Rebounding, or a lack thereof, has been a contributing factor in most of Louisville's nine losses. In fact, the fourth-seeded Cardinals were out-rebounded in seven of their nine losses this season.
Louisville's opening round NCAA Tournament opponent Thursday – Morehead State – features 6-8 power forward Kenneth Faried, a rebounding machine and possible first round NBA Draft selection who ranks as the all-time leading rebounder in NCAA history.
"Our Achilles heel has been rebounding and now we have the best rebounder in the history of the game to go against," Rick Pitino said.
Faried, who averages 17.6 points and 14.5 rebounds, led Morehead State to the OVC tournament title and second NCAA Tournament appearance in the last three seasons. Two years ago, Faried had 14 points and 11 rebounds in a first round NCAA loss to Louisville.
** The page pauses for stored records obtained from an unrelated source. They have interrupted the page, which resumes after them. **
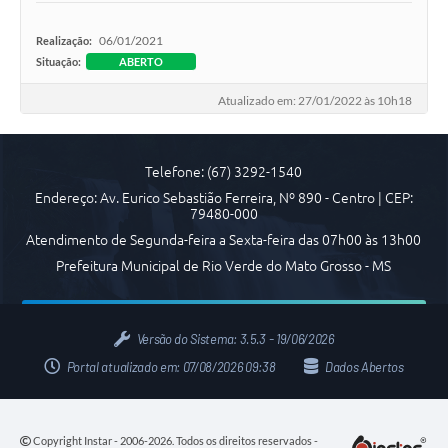
Arquivos para Download
06/01/2021
Realização:
Carta de Serviços
Situação:
ABERTO
Notícias
Atualizado em: 27/01/2022 às 10h18
FAQ
ISSQNWEB/SIRA
Telefone: (67) 3292-1540
Endereço: Av. Eurico Sebastião Ferreira, Nº 890 - Centro | CEP:
Turismo
79480-000
Atendimento de Segunda-feira a Sexta-feira das 07h00 às 13h00
Obras
Prefeitura Municipal de Rio Verde do Mato Grosso - MS
Projetos
Contas Públicas
Versão do Sistema:
3.5.3 - 19/06/2026
Links
Portal atualizado em:
07/08/2026 09:38
Dados Abertos
Serviços Online
Telefones Úteis
Copyright Instar - 2006-2026. Todos os direitos reservados -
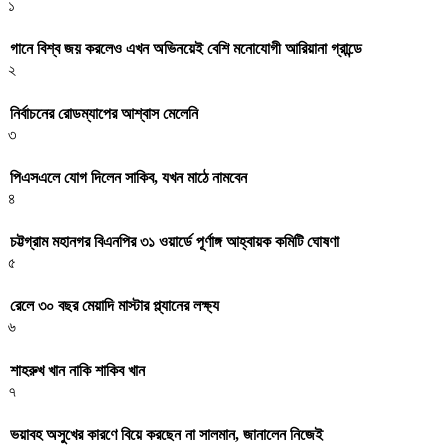
১
গানে বিশ্ব জয় করলেও এখন অভিনয়েই বেশি মনোযোগী আরিয়ানা গ্রান্ডে
২
নির্বাচনের রোডম্যাপের আশ্বাস মেলেনি
৩
পিএসএলে যোগ দিলেন সাকিব, যখন মাঠে নামবেন
৪
চট্টগ্রাম মহানগর বিএনপির ৩১ ওয়ার্ডে পূর্ণাঙ্গ আহ্বায়ক কমিটি ঘোষণা
৫
রেলে ৩০ বছর মেয়াদি মাস্টার প্ল্যানের লক্ষ্য
৬
শাহরুখ খান নাকি শাকিব খান
৭
ভয়াবহ অসুখের কারণে বিয়ে করছেন না সালমান, জানালেন নিজেই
"We played Morehead State two years ago and some of their better players are now seniors," Pitino said. "They're as good a basketball team as there is in the country. They have Big East-type players at certain positions, and they have transfers that are Big East type players. They're a senior team with a lot of experience. They play extremely hard with energy and passion."
"It's not often you go against one of the leading rebounders in the country, but the leading rebounder in the history of the game," added Pitino. "Besides him they have a well-rounded team. Hill is lightning quick and a great shooter. [Sam] Goodman plays as hard as Faried does. Profitt is a great transfer – a typical Notre Dame player. Harper would be an All-Big East player if he was in our league. They've got great talent and great experience. So we've got ourselves one tough ballgame. I watched the Florida game at Florida – and so did our players – and came away extremely impressed."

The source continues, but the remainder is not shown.